Extract the full set of records, then give each one again exactly.

» DATA FOR ANALYSIS
■ ■ ■

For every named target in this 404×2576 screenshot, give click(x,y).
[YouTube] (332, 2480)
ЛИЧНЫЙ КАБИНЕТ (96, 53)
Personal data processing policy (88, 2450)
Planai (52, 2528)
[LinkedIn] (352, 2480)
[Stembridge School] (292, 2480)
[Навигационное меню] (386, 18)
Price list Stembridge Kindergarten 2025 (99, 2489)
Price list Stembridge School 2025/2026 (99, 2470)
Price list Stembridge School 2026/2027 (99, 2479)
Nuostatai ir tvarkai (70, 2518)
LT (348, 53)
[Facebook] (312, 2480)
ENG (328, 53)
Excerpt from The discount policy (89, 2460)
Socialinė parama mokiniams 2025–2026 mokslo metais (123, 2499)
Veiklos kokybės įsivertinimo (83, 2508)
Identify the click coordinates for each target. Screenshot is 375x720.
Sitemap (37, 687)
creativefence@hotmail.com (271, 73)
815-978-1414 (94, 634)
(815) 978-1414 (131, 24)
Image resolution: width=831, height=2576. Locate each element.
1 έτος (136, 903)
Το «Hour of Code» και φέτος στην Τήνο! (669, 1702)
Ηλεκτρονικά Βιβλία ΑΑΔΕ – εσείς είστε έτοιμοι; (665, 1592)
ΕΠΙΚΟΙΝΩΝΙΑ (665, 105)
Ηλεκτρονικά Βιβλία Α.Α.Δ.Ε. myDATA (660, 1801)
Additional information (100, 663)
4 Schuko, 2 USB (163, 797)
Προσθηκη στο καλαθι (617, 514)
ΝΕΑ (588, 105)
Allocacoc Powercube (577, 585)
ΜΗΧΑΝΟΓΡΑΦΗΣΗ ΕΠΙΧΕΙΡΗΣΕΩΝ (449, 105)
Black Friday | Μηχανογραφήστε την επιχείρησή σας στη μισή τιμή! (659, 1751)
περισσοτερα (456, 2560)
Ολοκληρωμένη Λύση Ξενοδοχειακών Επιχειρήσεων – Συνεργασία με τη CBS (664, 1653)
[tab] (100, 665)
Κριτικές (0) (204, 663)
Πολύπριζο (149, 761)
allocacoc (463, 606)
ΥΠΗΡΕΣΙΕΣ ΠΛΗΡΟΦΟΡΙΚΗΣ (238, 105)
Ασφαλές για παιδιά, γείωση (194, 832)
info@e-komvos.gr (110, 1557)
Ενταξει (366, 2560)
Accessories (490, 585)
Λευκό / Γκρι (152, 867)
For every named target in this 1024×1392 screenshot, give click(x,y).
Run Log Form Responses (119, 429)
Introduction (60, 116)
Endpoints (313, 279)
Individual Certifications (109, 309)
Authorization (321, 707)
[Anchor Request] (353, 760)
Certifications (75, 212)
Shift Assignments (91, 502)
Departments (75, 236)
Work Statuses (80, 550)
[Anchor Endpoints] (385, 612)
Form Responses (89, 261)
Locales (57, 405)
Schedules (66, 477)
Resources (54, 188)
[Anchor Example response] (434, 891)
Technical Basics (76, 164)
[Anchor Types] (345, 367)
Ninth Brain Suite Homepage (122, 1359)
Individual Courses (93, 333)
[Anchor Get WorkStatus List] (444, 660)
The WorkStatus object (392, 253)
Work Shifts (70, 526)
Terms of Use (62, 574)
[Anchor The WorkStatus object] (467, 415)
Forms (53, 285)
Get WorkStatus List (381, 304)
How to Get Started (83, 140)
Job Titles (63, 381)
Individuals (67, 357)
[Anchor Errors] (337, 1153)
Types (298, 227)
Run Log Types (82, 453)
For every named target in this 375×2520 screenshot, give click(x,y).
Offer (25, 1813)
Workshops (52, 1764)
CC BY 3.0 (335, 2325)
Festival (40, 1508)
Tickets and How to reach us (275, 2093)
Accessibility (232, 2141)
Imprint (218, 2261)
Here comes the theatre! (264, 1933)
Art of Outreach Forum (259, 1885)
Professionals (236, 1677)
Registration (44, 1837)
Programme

■ ■ ■

» ANSWER BOX
For every named target in this 404×2576 screenshot, give click(x,y).
[YouTube] (332, 2480)
ЛИЧНЫЙ КАБИНЕТ (96, 53)
Personal data processing policy (88, 2450)
Planai (52, 2528)
[LinkedIn] (352, 2480)
[Stembridge School] (292, 2480)
[Навигационное меню] (386, 18)
Price list Stembridge Kindergarten 2025 (99, 2489)
Price list Stembridge School 2025/2026 (99, 2470)
Price list Stembridge School 2026/2027 (99, 2479)
Nuostatai ir tvarkai (70, 2518)
LT (348, 53)
[Facebook] (312, 2480)
ENG (328, 53)
Excerpt from The discount policy (89, 2460)
Socialinė parama mokiniams 2025–2026 mokslo metais (123, 2499)
Veiklos kokybės įsivertinimo (83, 2508)
Identify the click coordinates for each target. Screenshot is 375x720.
Sitemap (37, 687)
creativefence@hotmail.com (271, 73)
815-978-1414 (94, 634)
(815) 978-1414 (131, 24)
Image resolution: width=831, height=2576. Locate each element.
1 έτος (136, 903)
Το «Hour of Code» και φέτος στην Τήνο! (669, 1702)
Ηλεκτρονικά Βιβλία ΑΑΔΕ – εσείς είστε έτοιμοι; (665, 1592)
ΕΠΙΚΟΙΝΩΝΙΑ (665, 105)
Ηλεκτρονικά Βιβλία Α.Α.Δ.Ε. myDATA (660, 1801)
Additional information (100, 663)
4 Schuko, 2 USB (163, 797)
Προσθηκη στο καλαθι (617, 514)
ΝΕΑ (588, 105)
Allocacoc Powercube (577, 585)
ΜΗΧΑΝΟΓΡΑΦΗΣΗ ΕΠΙΧΕΙΡΗΣΕΩΝ (449, 105)
Black Friday | Μηχανογραφήστε την επιχείρησή σας στη μισή τιμή! (659, 1751)
περισσοτερα (456, 2560)
Ολοκληρωμένη Λύση Ξενοδοχειακών Επιχειρήσεων – Συνεργασία με τη CBS (664, 1653)
[tab] (100, 665)
Κριτικές (0) (204, 663)
Πολύπριζο (149, 761)
allocacoc (463, 606)
ΥΠΗΡΕΣΙΕΣ ΠΛΗΡΟΦΟΡΙΚΗΣ (238, 105)
Ασφαλές για παιδιά, γείωση (194, 832)
info@e-komvos.gr (110, 1557)
Ενταξει (366, 2560)
Accessories (490, 585)
Λευκό / Γκρι (152, 867)
For every named target in this 1024×1392 screenshot, give click(x,y).
Run Log Form Responses (119, 429)
Introduction (60, 116)
Endpoints (313, 279)
Individual Certifications (109, 309)
Authorization (321, 707)
[Anchor Request] (353, 760)
Certifications (75, 212)
Shift Assignments (91, 502)
Departments (75, 236)
Work Statuses (80, 550)
[Anchor Endpoints] (385, 612)
Form Responses (89, 261)
Locales (57, 405)
Schedules (66, 477)
Resources (54, 188)
[Anchor Example response] (434, 891)
Technical Basics (76, 164)
[Anchor Types] (345, 367)
Ninth Brain Suite Homepage (122, 1359)
Individual Courses (93, 333)
[Anchor Get WorkStatus List] (444, 660)
The WorkStatus object (392, 253)
Work Shifts (70, 526)
Terms of Use (62, 574)
[Anchor The WorkStatus object] (467, 415)
Forms (53, 285)
Get WorkStatus List (381, 304)
How to Get Started (83, 140)
Job Titles (63, 381)
Individuals (67, 357)
[Anchor Errors] (337, 1153)
Types (298, 227)
Run Log Types (82, 453)
For every named target in this 375×2520 screenshot, give click(x,y).
Offer (25, 1813)
Workshops (52, 1764)
CC BY 3.0 (335, 2325)
Festival (40, 1508)
Tickets and How to reach us (275, 2093)
Accessibility (232, 2141)
Imprint (218, 2261)
Here comes the theatre! (264, 1933)
Art of Outreach Forum (259, 1885)
Professionals (236, 1677)
Registration (44, 1837)
Programme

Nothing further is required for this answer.